Scan the material below for the word "click", then copy every line in which it appears.

BEGIN MATERIAL FOR THIS TASK

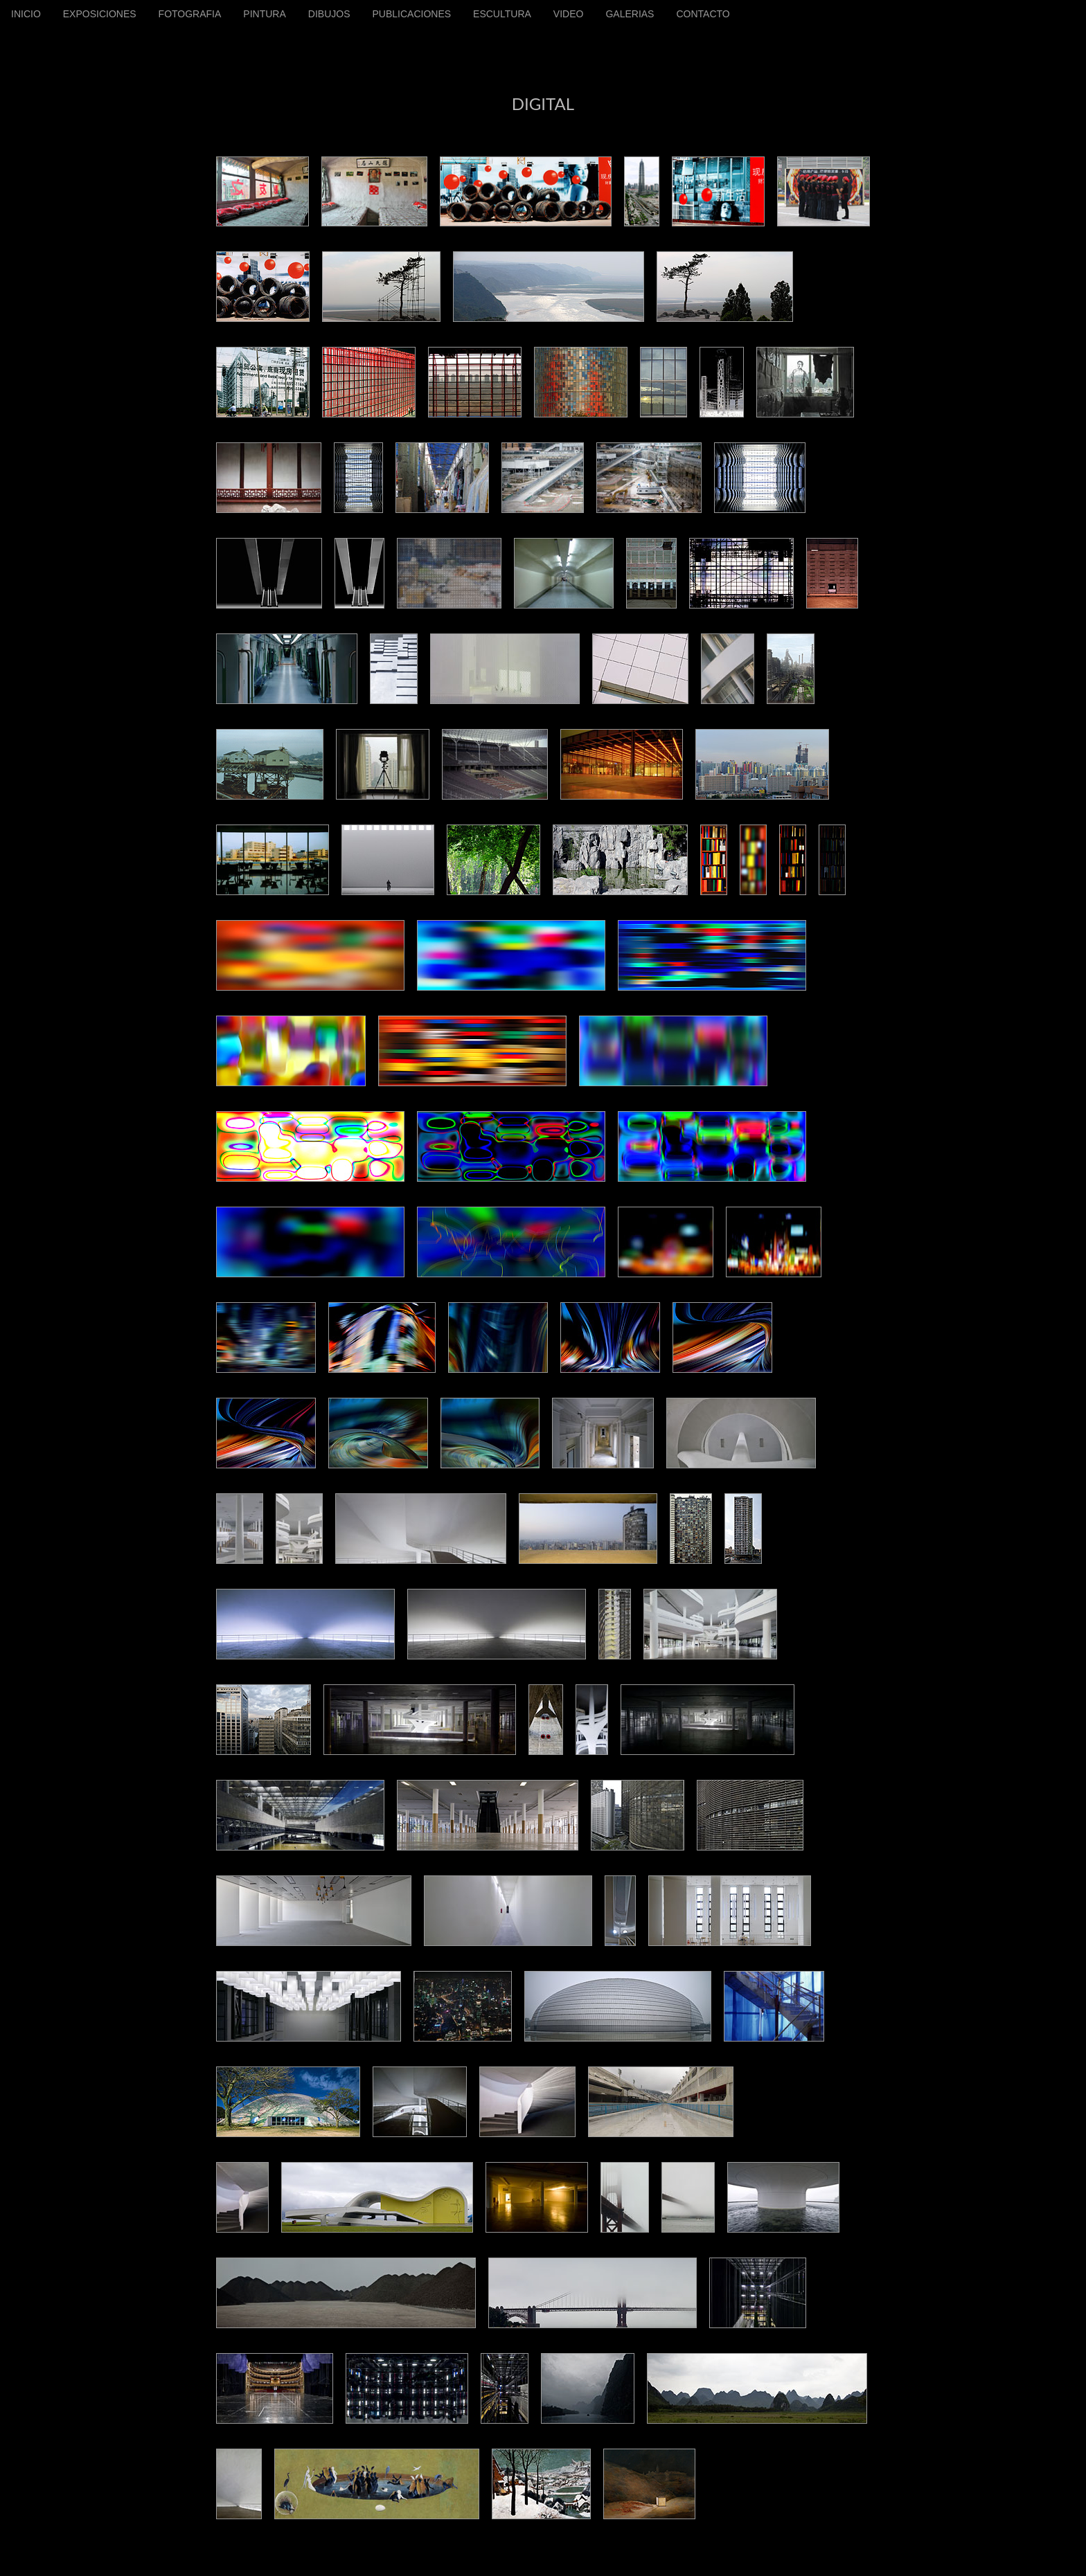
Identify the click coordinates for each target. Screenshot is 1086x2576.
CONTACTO (702, 13)
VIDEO (568, 13)
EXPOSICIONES (99, 13)
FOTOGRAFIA (190, 13)
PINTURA (264, 13)
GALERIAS (629, 13)
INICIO (26, 13)
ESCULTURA (502, 13)
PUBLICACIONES (411, 13)
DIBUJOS (329, 13)
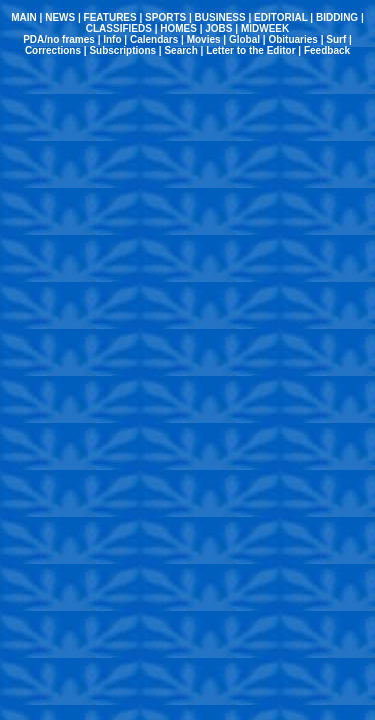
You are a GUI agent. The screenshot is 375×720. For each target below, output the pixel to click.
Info (112, 39)
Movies (204, 39)
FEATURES (110, 17)
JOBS (218, 28)
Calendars (154, 39)
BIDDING (337, 17)
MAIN (24, 17)
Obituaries (292, 39)
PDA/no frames (59, 39)
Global (244, 39)
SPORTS (165, 17)
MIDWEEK (265, 28)
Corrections (53, 50)
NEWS (60, 17)
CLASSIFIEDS (119, 28)
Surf (336, 39)
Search (180, 50)
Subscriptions (122, 50)
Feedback (327, 50)
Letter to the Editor (250, 50)
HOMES (178, 28)
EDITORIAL (281, 17)
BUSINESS (220, 17)
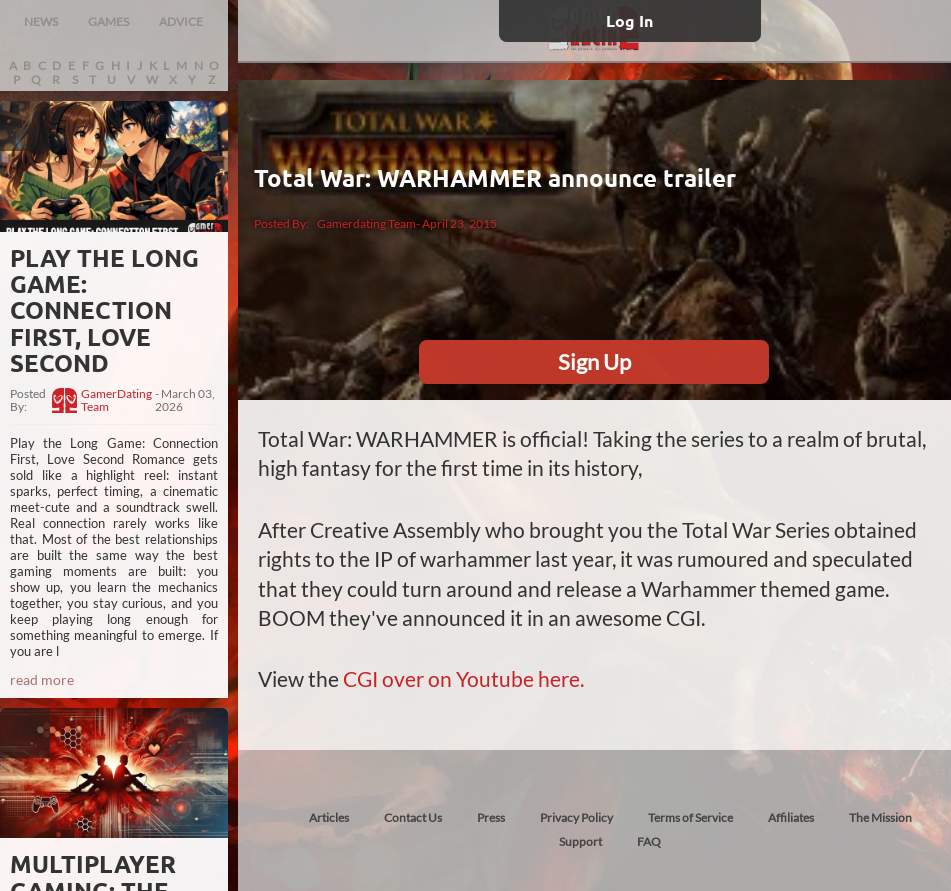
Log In (629, 20)
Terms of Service (690, 817)
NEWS (41, 21)
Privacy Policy (576, 817)
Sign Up (594, 361)
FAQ (649, 841)
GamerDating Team (116, 401)
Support (580, 841)
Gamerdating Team (366, 223)
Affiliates (791, 817)
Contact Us (413, 817)
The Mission (880, 817)
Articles (329, 817)
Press (491, 817)
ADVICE (181, 21)
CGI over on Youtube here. (463, 678)
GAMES (108, 21)
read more (42, 679)
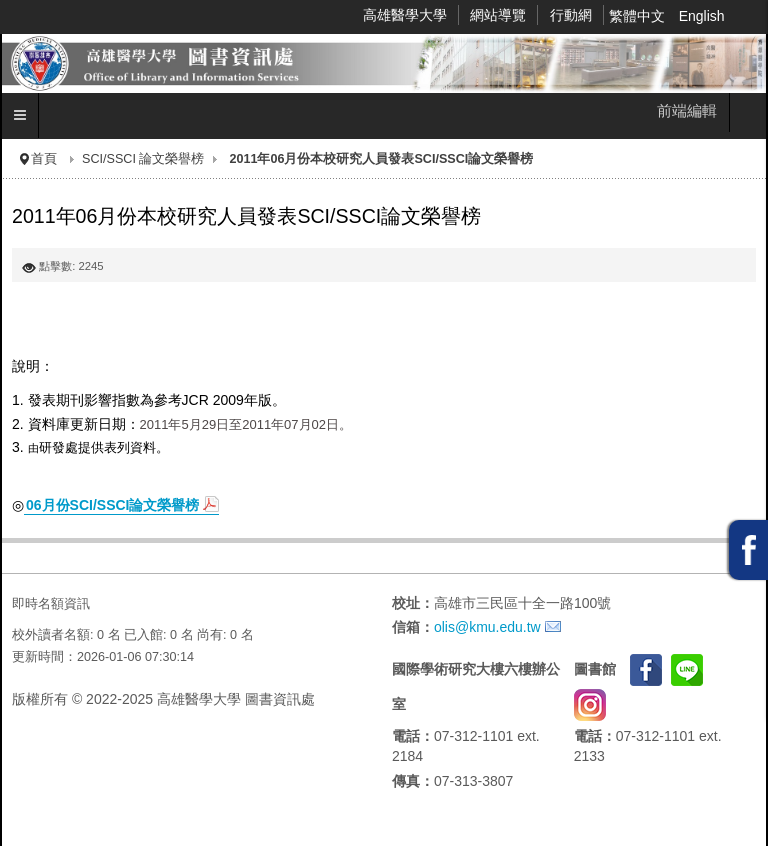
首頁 (44, 159)
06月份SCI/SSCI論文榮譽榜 (112, 505)
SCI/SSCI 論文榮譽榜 (143, 159)
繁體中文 (639, 16)
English (702, 16)
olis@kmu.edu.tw (487, 627)
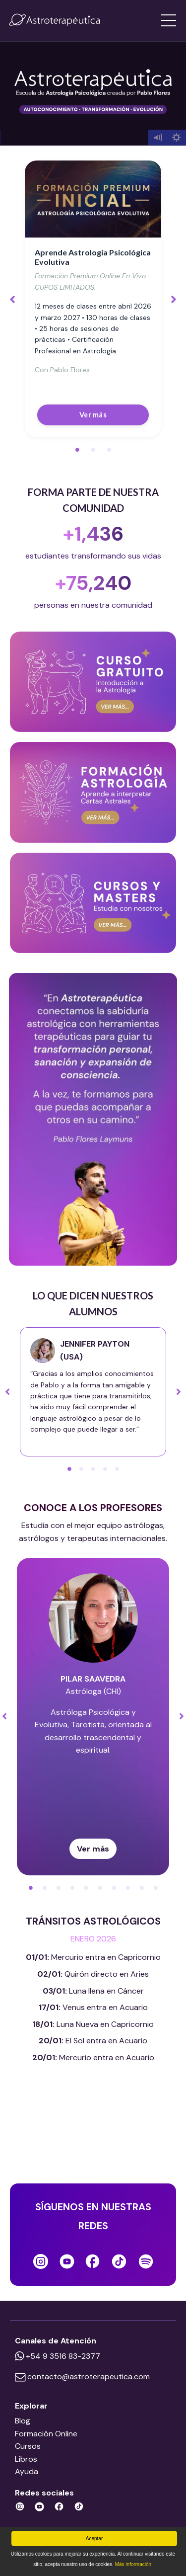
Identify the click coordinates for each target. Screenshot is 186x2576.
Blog (22, 2420)
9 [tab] (142, 1888)
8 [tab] (128, 1888)
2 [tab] (93, 450)
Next (174, 299)
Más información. (134, 2564)
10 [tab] (156, 1888)
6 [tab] (100, 1888)
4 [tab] (105, 1469)
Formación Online (46, 2433)
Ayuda (26, 2471)
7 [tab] (114, 1888)
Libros (26, 2459)
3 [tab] (109, 450)
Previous (12, 299)
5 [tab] (117, 1469)
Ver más (93, 414)
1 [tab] (77, 450)
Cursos (28, 2446)
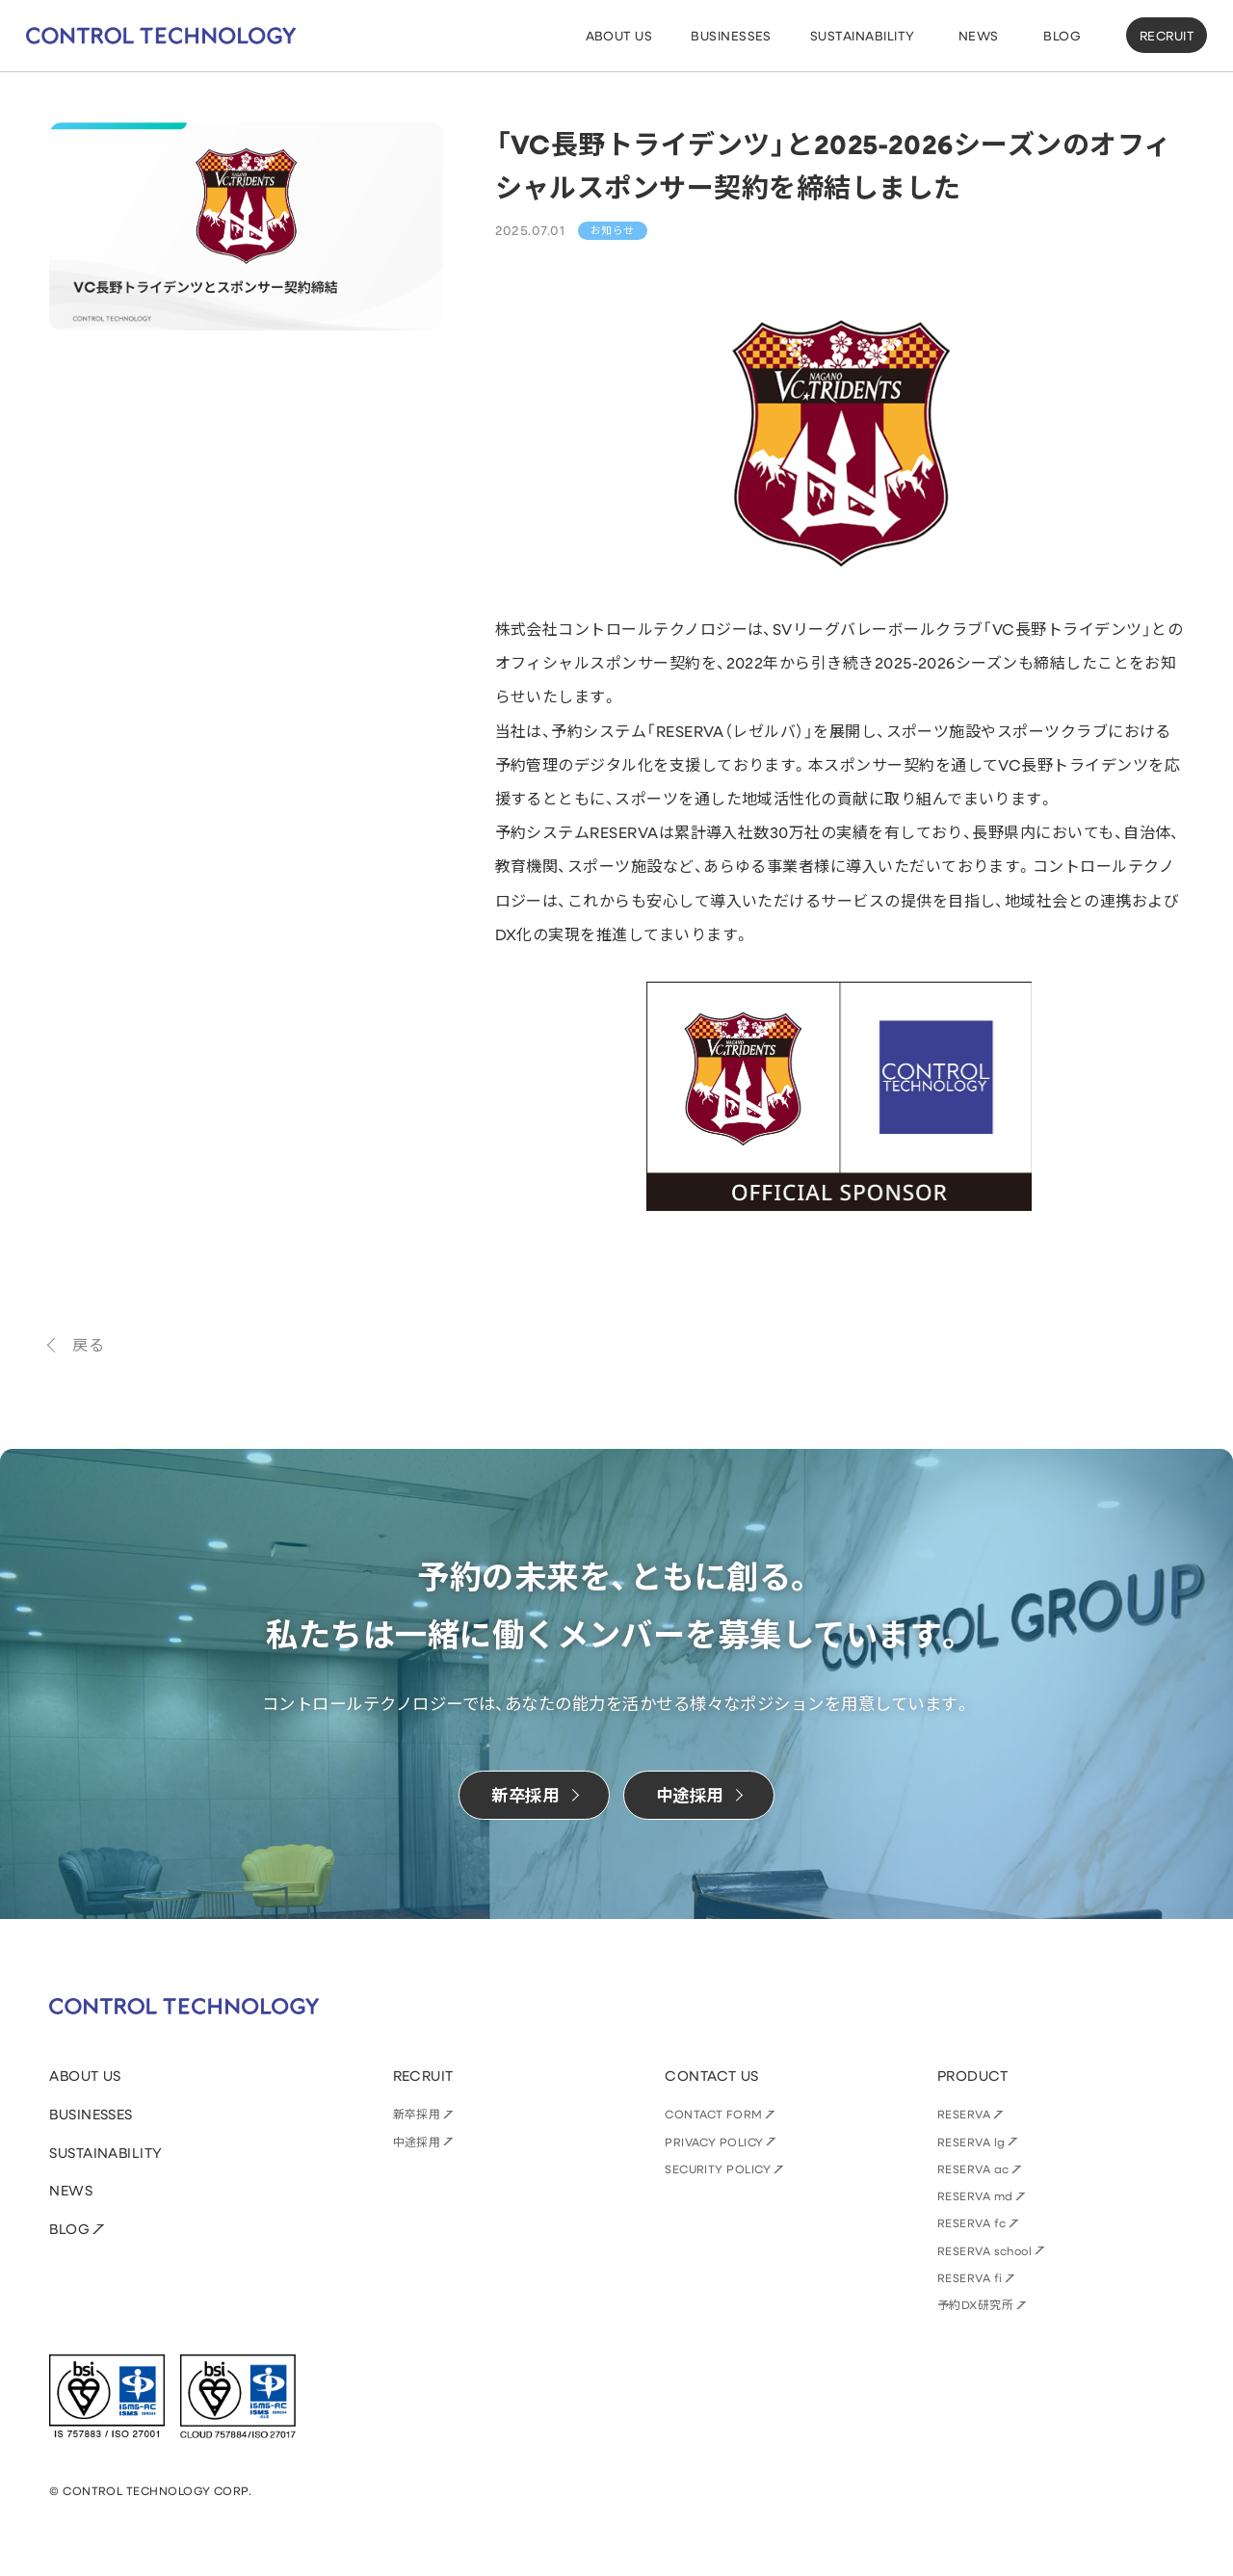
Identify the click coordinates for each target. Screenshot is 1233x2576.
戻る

END MATERIAL FOR THIS TASK

**SOLUTION TO THE PROBLEM:**
Identify the click coordinates for each target. Screenshot is 1086x2576.
You are a GUI agent. The screenshot is 375×720. For each target below, output the pixel to click.
Identify the click coordinates for each target. Screenshot is 186x2576.
Identify the click coordinates for each target. Screenshot is 1233x2576.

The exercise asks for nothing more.